Over the roof he heard the sound of the copter. It was approaching fast. The sound peaked, receded, and returned. First Cavalry was creating a distraction for him, Chee realized. Mary’s idea, probably. He pulled the door open and slipped inside.
The room seemed almost totally dark. He stood, back to the door, giving his eyes a chance to make the adjustment from the brilliance of sunlight off snow to the interior gloom. He was in a sort of washroom/supply room. Down a short, narrow hail he could see into the kitchen. His ears told him absolutely nothing. The house was as silent as the snow outside. But something reached his nose. Acrid. The smell of blue smoke produced by gunpowder. Chee leaned against the edge of the clothes drier, unlaced his wet boots and removed them. He moved silently down the hall, placing his stockinged feet noiselessly. The kitchen was empty. It was lighter. The room was lit by a row of small high windows and more light came in from the broad doorway, which opened into what seemed to be a game room. Chee moved through the kitchen, back to the wall, trying to see into the adjoining room without being seen himself. He edged past the door of what was probably a pantry. Then he froze.
From behind him came a quick gasping sound, a quick release of breath, a quick intake of breath. Someone was standing behind the door, inches away from his back.
Chee slid away from the door. He stood beside it. Listening. His pistol was cocked. The safety off. He squatted just to the left of the door, facing it. He reached across his body with his left hand and gripped the knob. Then he thought. This was not where he would find the blond man – not hiding in a closet. He heard the clamor of the helicopter again from the front of the house, and he jerked the door open.
The Acoma woman stood there. She looked startled, but she made no sound.
Chee put a finger to his lips, signaling silence. “Where is everyone?” he whispered in English.
The Acoma woman stared at his pistol. It was pointed at her stomach. Chee lowered it.
“A blond man came here,” Chee said. “Is he here?”
She seemed not to understand. She appeared to be stunned. “Where is everyone?” Chee repeated.
The woman released another gasp of breath. “El brujo esta muerto, “she said. That was all she would say. She said it twice, and then she turned abruptly and walked silently down the hallway and disappeared into the laundry room. Chee heard the outside door open. And then close.
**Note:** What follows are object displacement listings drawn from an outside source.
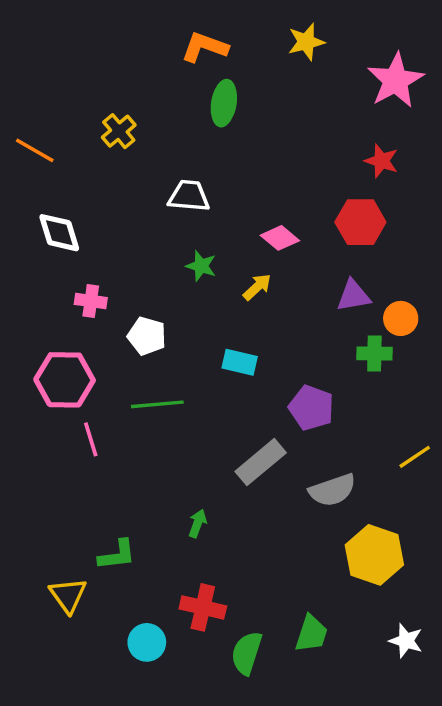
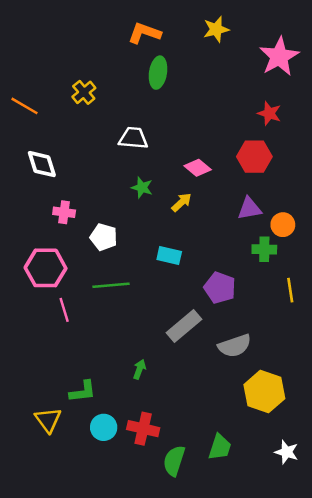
yellow line: (415, 457) -> (290, 290), moved, turned -65
cyan circle: (147, 642) -> (104, 427), moved

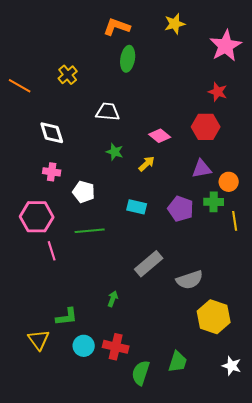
white diamond: (42, 164) -> (52, 133), moved
purple pentagon: (220, 288) -> (181, 209), moved
yellow line: (290, 290) -> (235, 221), moved

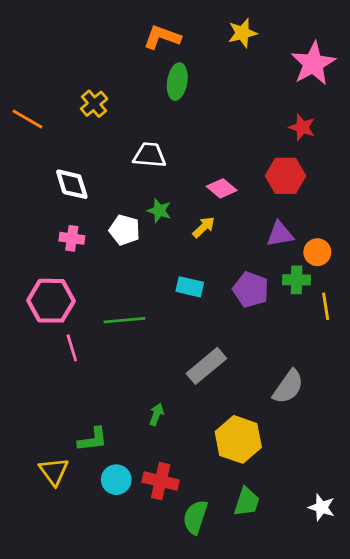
white pentagon: (84, 192) -> (125, 230), moved
gray semicircle: (190, 280) -> (288, 387), moved, turned -36
yellow hexagon: (214, 317) -> (238, 439), moved

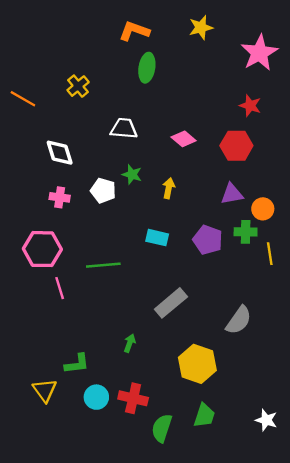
pink diamond: (222, 188) -> (184, 139), moved
yellow arrow: (204, 227) -> (169, 188), turned -36

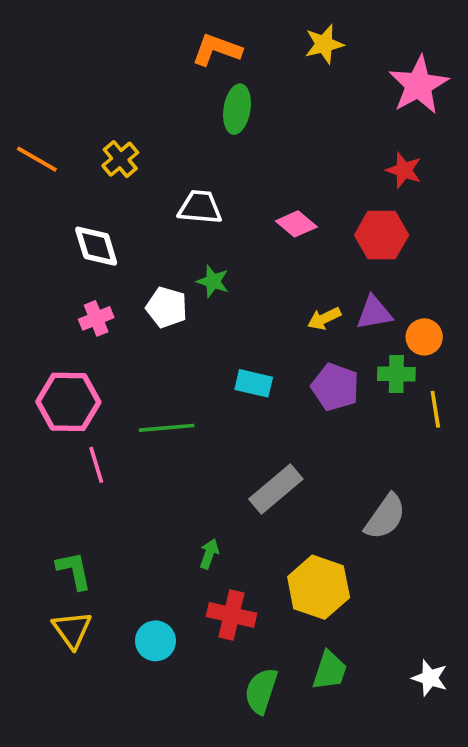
yellow cross: (78, 86) -> (120, 159), moved
yellow arrow: (169, 188) -> (324, 318), moved, turned -126
pink cross: (60, 197) -> (96, 318), turned -30
green L-shape: (77, 364) -> (74, 570), moved, turned -95
red cross: (133, 398) -> (231, 615), moved

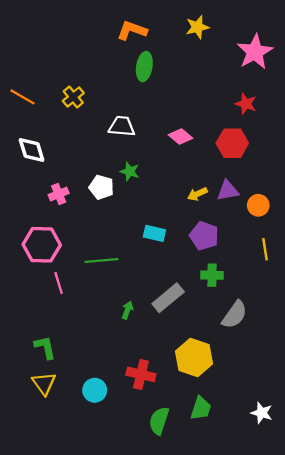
white diamond: (96, 246) -> (32, 150), moved
green cross: (396, 374) -> (212, 275), moved
green arrow: (209, 554) -> (127, 310), moved

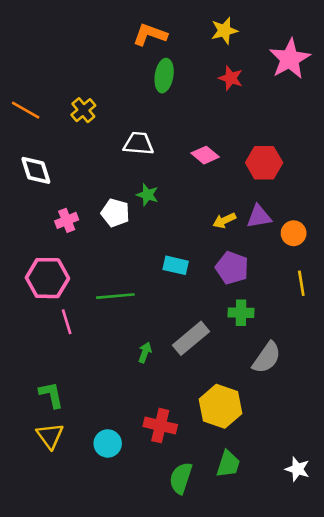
red star: (246, 104) -> (231, 78), moved

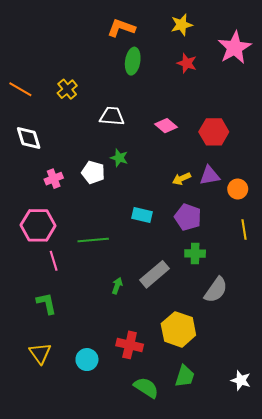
green L-shape: (51, 395) -> (46, 303), moved
green semicircle: (181, 478) -> (146, 388), turned 105

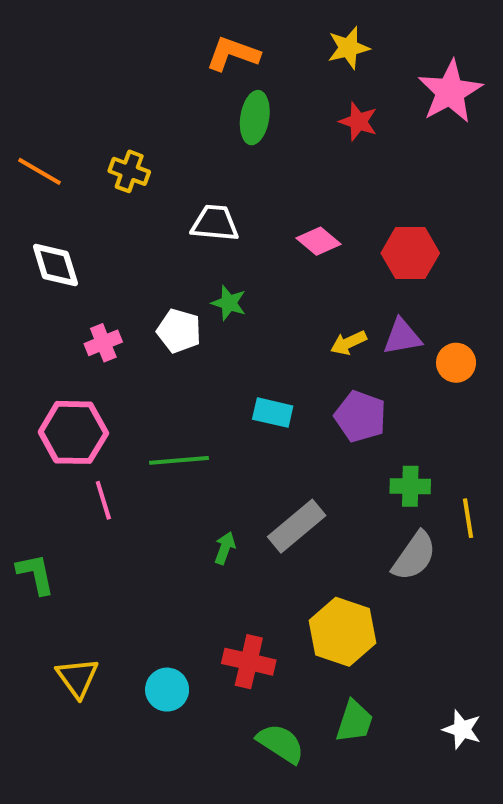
yellow cross: (67, 89) -> (129, 171), turned -30
yellow line: (244, 230) -> (468, 518), moved
green cross: (195, 253) -> (410, 486), moved
green L-shape: (46, 303) -> (36, 574), moved

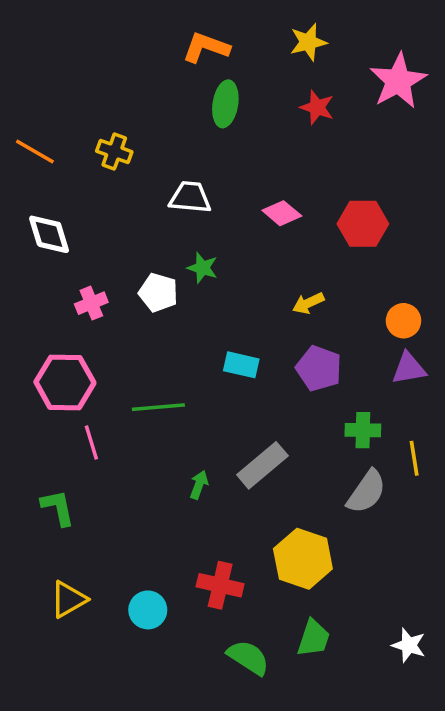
purple triangle: (402, 337) -> (409, 368), moved
green L-shape: (36, 574) -> (58, 508), moved
yellow triangle: (77, 678) -> (68, 599), turned 36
“The witch is dead.” Did she mean the blond man? Did she mean Vines? Not Mrs. Vines. She had used the masculine noun. The dead witch was male.
Chee found him in Vines’ study. He sat behind the great desk, still upright because the swivel chair had been tilted slightly backward, and the impact of the bullet had pushed his head against the leather cushion. The light from the sunny snow outside streamed through the shutters and lit his face and showed a spot low on the forehead just above the bridge of his nose. It hadn’t bled much, but a trickle had run down across his cheek and into his white beard. B. J. Vines’ eyes were still open, but the witch was forever dead.
Where was the blond man? Chee stood just inside the door, back to the wall, listening. He heard nothing. The copter had gone now. Had it landed? Vines’ dead face wore a look of shocked surprise. He had seen death coming. A tigress looked over his shoulder, her glittering glass eyes staring at Chee. Where was the blond man? Chee found himself thinking instead of B. J. Vines’ head mounted among those of the other predators, the blue eyes glittering. The blond man might have left. He would hardly stay after he had accomplished his purpose. Chee moved quickly around the desk. He put his finger against Vines’ throat. The skin was still soft and warm. He touched the bloody streak that ran down the side of the nose. Not even sticky yet. Vines had been dead only minutes. No more than five or ten. The blond man was close. Then where was Rosemary Vines? Perhaps she was away from home.